Get binary files info for python-designateclient package version 2.3.0-2 (http://snapshot.notset.fr/mr/binary/python-designateclient/2.3.0-2/binfiles?fileinfo=1):

{
  "_api": "0.3",
  "_comment": "notset",
  "binary_version": "2.3.0-2",
  "binary": "python-designateclient",
  "result": [
    {
      "hash": "c50880146a09fa6a6f9cd7dfc11d5c0fc1147c673f938d0a667d348f59caf499",
      "architecture": "all"
    }
  ],
  "fileinfo": {
    "c50880146a09fa6a6f9cd7dfc11d5c0fc1147c673f938d0a667d348f59caf499": [
      {
        "name": "python-designateclient_2.3.0-2_all.deb",
        "path": "/pool/main/p/python-designateclient",
        "size": 43340,
        "archive_name": "debian",
        "suite_name": "buster",
        "component_name": "main",
        "timestamp_ranges": [
          ["20170618T072316Z", "20170821T035341Z"],
          ["20170822T154312Z", "20170922T035316Z"],
          ["20170924T042402Z", "20171024T092932Z"],
          ["20171025T221056Z", "20171106T213509Z"]
        ]
      },
      {
        "name": "python-designateclient_2.3.0-2_all.deb",
        "path": "/pool/main/p/python-designateclient",
        "size": 43340,
        "archive_name": "debian",
        "suite_name": "unstable",
        "component_name": "main",
        "timestamp_ranges": [
          ["20170101T032652Z", "20171101T160520Z"]
        ]
      }
    ]
  }
}

For every file, you have the detailed info in terms of archive, suite, component and timestamps it has been seen. For a given location, the timestamp_ranges is a set of all timestamp ranges that a file is present. A timestamp range is in the format of [begin_timestamp, end_timestamp] and contains all the timestamps available for the archive between begin_timestamp and end_timestamp.

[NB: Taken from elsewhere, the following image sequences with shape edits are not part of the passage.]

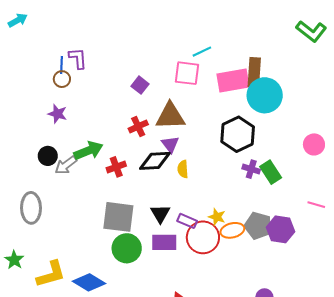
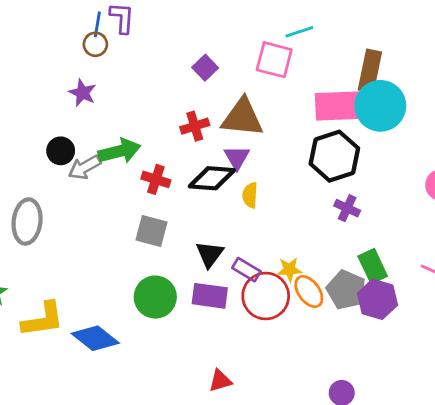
pink rectangle: (233, 80) -> (337, 106), moved
red cross: (116, 167) -> (156, 179), turned 30
green rectangle: (271, 172) -> (373, 266), moved
gray square: (118, 217) -> (151, 231), moved, size x0.7
yellow star: (217, 217) -> (289, 269), turned -30
orange ellipse: (232, 230) -> (309, 292), turned 60

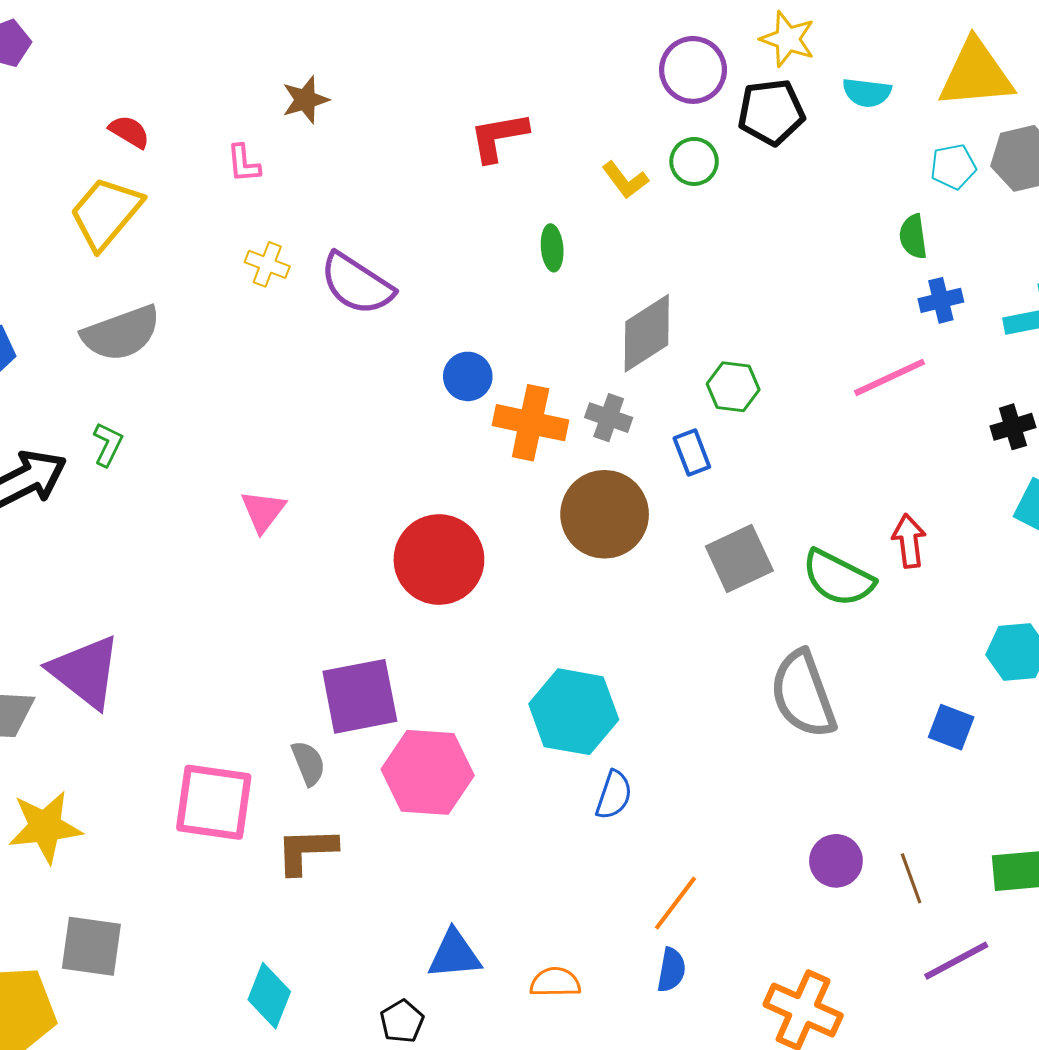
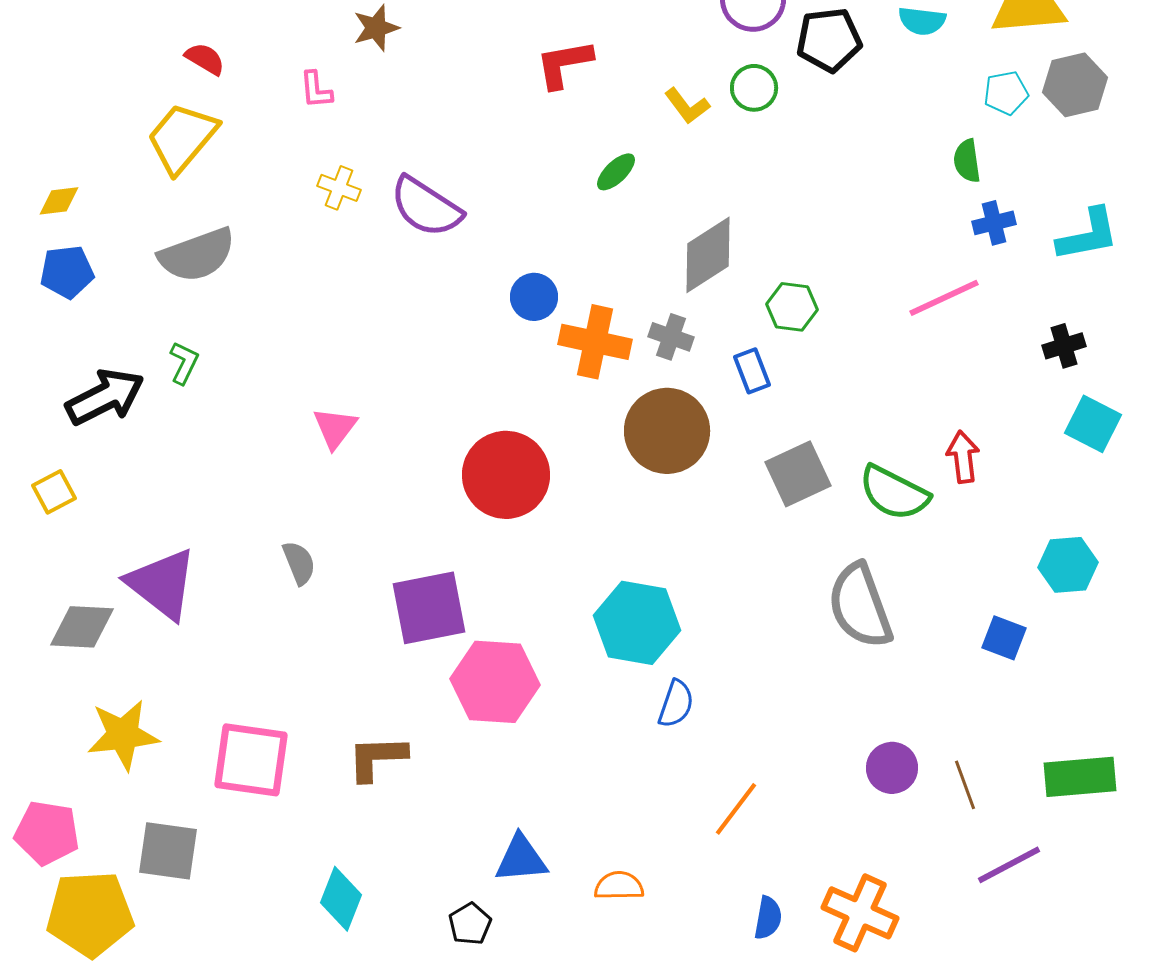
green ellipse: (552, 248) -> (616, 172), turned 51
gray semicircle: (308, 763) -> (299, 563), moved
pink square: (214, 802) -> (251, 760), moved
blue semicircle: (671, 970) -> (768, 918), moved

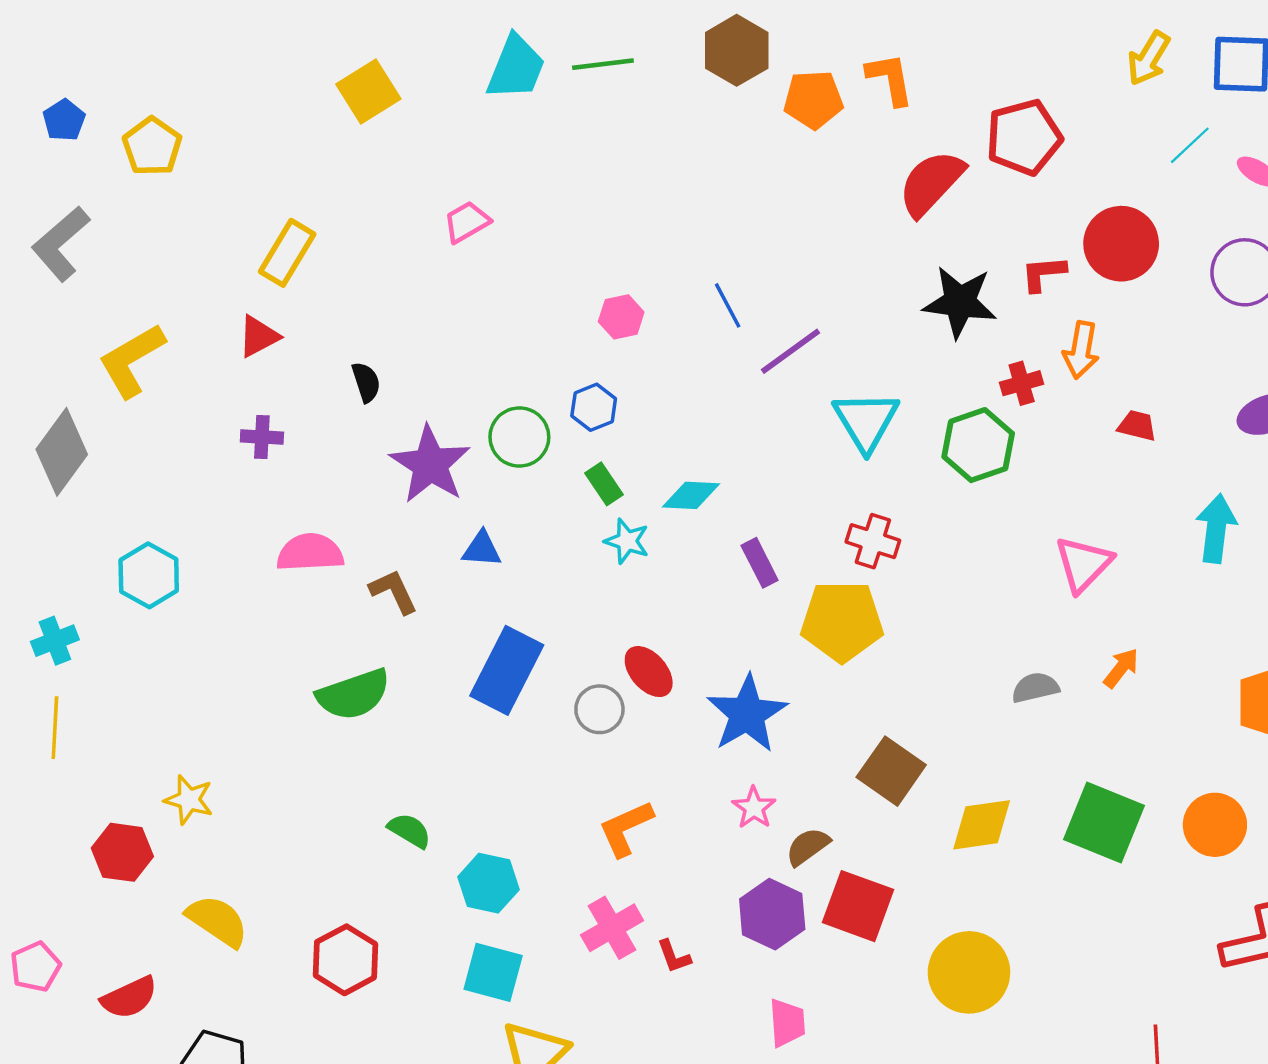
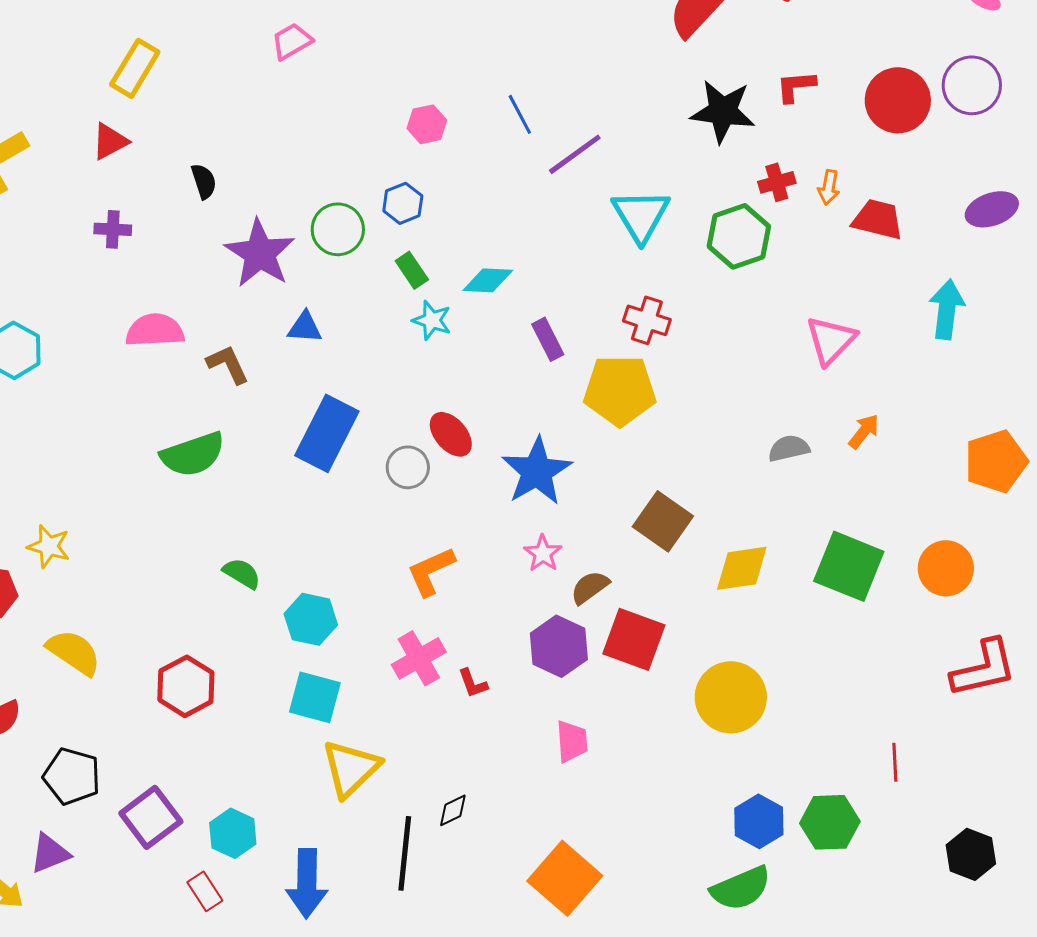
red circle: (1121, 244) -> (898, 100), moved
orange arrow: (1081, 350) -> (829, 187), moved, size x0.7
red trapezoid: (1137, 426) -> (878, 219), size x1.5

Compute a minimal set of timestamps containing all package versions referenced in a buildinfo file

  • Example 1 (curl -F 'buildinfo=<-' http://snapshot.notset.fr/mr/buildinfo < bash_5.1-2_amd64.buildinfo):
{
  "_api": "0.3",
  "_comment": "notset: This feature is currently very experimental!",
  "results": [
    {
      "archive_name": "debian",
      "suite_name": "bullseye",
      "component_name": "main",
      "architecture": "amd64",
      "timestamps": [
        "20210101T211102Z",
        "20210110T204103Z",
        "20210116T204022Z",
        "20210208T213147Z"
      ]
    },
    {
      "archive_name": "debian",
      "suite_name": "unstable",
      "component_name": "main",
      "architecture": "amd64",
      "timestamps": [
        "20201230T203527Z",
        "20210106T142920Z"
      ]
    },
    {
      "archive_name": "debian",
      "suite_name": "buster",
      "component_name": "main",
      "architecture": "amd64",
      "timestamps": [
        "20210705T151228Z"
      ]
    }
  ]
}

For every known locations in terms of archive_name, suite_name, component_name and available architecture, it gives the set of timestamps containing all package versions referenced in the provided buildinfo file. For rebuilder softwares, you would use only one location which can contain more or less timestamps to be added to cover all the packages dependencies.

  • Example 2 (curl -F 'buildinfo=<-' http://snapshot.notset.fr/mr/buildinfo?suite_name=buster < bash_5.1-2_amd64.buildinfo):
{
  "_api": "0.3",
  "_comment": "notset: This feature is currently very experimental!",
  "results": [
    {
      "archive_name": "debian",
      "suite_name": "buster",
      "component_name": "main",
      "architecture": "amd64",
      "timestamps": [
        "20210705T151228Z"
      ]
    }
  ]
}

It supports to filter which Debian suite to use. Additional filtering options will be provided in a near future.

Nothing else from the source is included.